À plus de 180 mètres de haut, l'entreprise beauvaisienne Launet Construction réalise la charpente métallique des quatre derniers étages techniques de la Tour Triangle à Paris ; un édifice de 44 étages et de 90 000 m². Au total, 200 tonnes de poteaux et ossatures spécifiques sont montées pour accueillir les installations techniques. Le métal a été privilégié pour alléger la structure et limiter les fondations, tout en restant économiquement avantageux.
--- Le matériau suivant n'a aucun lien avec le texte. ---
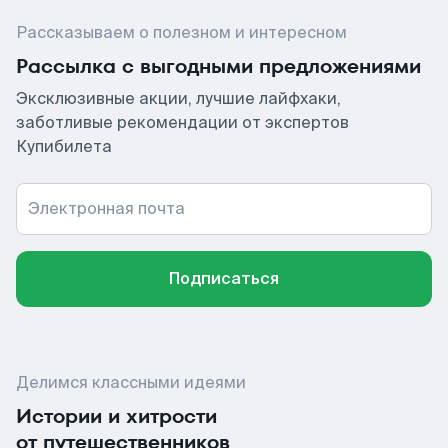
Рассказываем о полезном и интересном
Рассылка с выгодными предложениями
Эксклюзивные акции, лучшие лайфхаки,
заботливые рекомендации от экспертов
Купибилета
Электронная почта
Подписаться
Делимся классными идеями
Истории и хитрости
от путешественников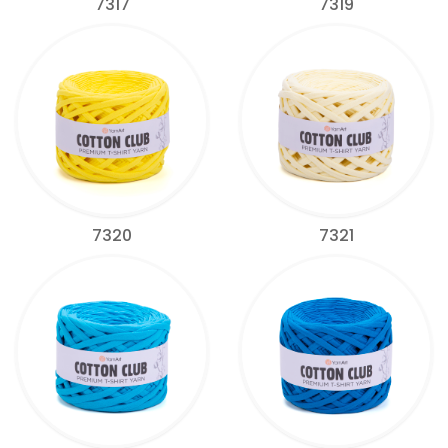
7317
7319
7320
7321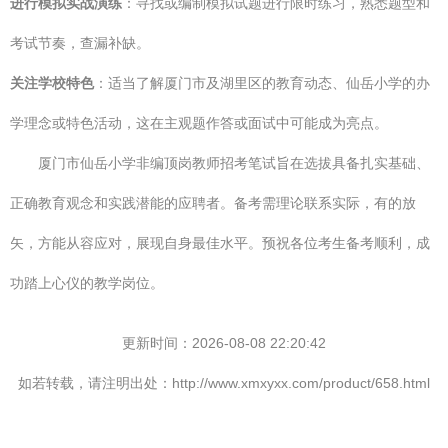
进行模拟实战演练
：寻找或编制模拟试题进行限时练习，熟悉题型和
考试节奏，查漏补缺。
关注学校特色
：适当了解厦门市及湖里区的教育动态、仙岳小学的办
学理念或特色活动，这在主观题作答或面试中可能成为亮点。
厦门市仙岳小学非编顶岗教师招考笔试旨在选拔具备扎实基础、
正确教育观念和实践潜能的应聘者。备考需理论联系实际，有的放
矢，方能从容应对，展现自身最佳水平。预祝各位考生备考顺利，成
功踏上心仪的教学岗位。
更新时间：2026-08-08 22:20:42
如若转载，请注明出处：http://www.xmxyxx.com/product/658.html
Ce chantier mobilise tous les savoir-faire de l’entreprise : ingénierie, fabrication de précision, montage en grande hauteur et coordination avec les autres corps de métier. Avec les contraintes de sécurité renforcées, le contrôle rigoureux des soudures et les arrêts fréquents des grues à cause du vent, une petite dizaine de monteurs se relaient sur le chantier, depuis le mois de décembre. «Quand on travaille à 180 mètres, ce n’est pas la même chose qu’à 10 mètres», souligne Alexis Piot, président de Launet Construction, aux côtés de Victor Liot, qui en est le directeur général.
Une expertise industrielle historique
Historiquement positionnée sur les bâtiments industriels (60 à 70% de l’activité), Launet Construction a fortement investi ces dernières années dans des machines de dernière génération pour rester compétitive. Fière de participer à ce chantier parisien d’envergure – le troisième plus haut bâtiment de la capitale – l’entreprise entend poursuivre sa montée en compétences. «C’est un ouvrage qui sort de l’ordinaire. Il montre notre capacité à aller chercher des projets très techniques», affirme Alexis Piot.
Fondée en 1932, Launet Construction compte aujourd'hui une centaine de collaborateurs. À Beauvais, le siège regroupe les fonctions études de prix, bureau d’études intégré, gestion et comptabilité. L’entreprise s’appuie également sur une usine de 40 salariés à Marseille-en-Beauvaisis, spécialisée notamment dans le profilage à froid. Une technique qui permet d’obtenir des structures jusqu’à 30% plus légères qu'une poutre classique, tout en réduisant le coût et l’empreinte carbone. Une société de montage, détenue à 100%, complète l’organisation. Le groupe réalise environ 30 millions d’euros de chiffre d’affaires par an.
Diversification et nouveaux marchés
Depuis sa reprise en 2018, suivie de la montée progressive au capital avec Victor Liot à partir de 2019, Launet diversifie ses activités : ombrières photovoltaïques, entreprises générales, rénovation de logements sociaux et projets de surélévation. Dans un contexte marqué par la loi Climat et la trajectoire ZAN (zéro artificialisation nette), la construction neuve ralentit. «Il fallait chercher de nouveaux leviers de croissance», explique Alexis Piot. La surélévation et la densification verticale des villes apparaissent comme des marchés d’avenir, cohérents avec l’expertise développée sur des projets techniques comme la Tour Triangle.
L’entreprise mise sur des aciers à faible impact carbone et, pour certains projets, de l’acier “vert” afin de répondre aux exigences de la RE2020. Chaque bâtiment reste du sur-mesure : «Un ouvrage est toujours un prototype». Les ingénieurs et dessinateurs conçoivent les structures en interne avant d’exporter les plans vers la ligne de production qui industrialise la fabrication. Toujours attachée à son bassin beauvaisien, Launet Construction accompagne ses clients partout en France.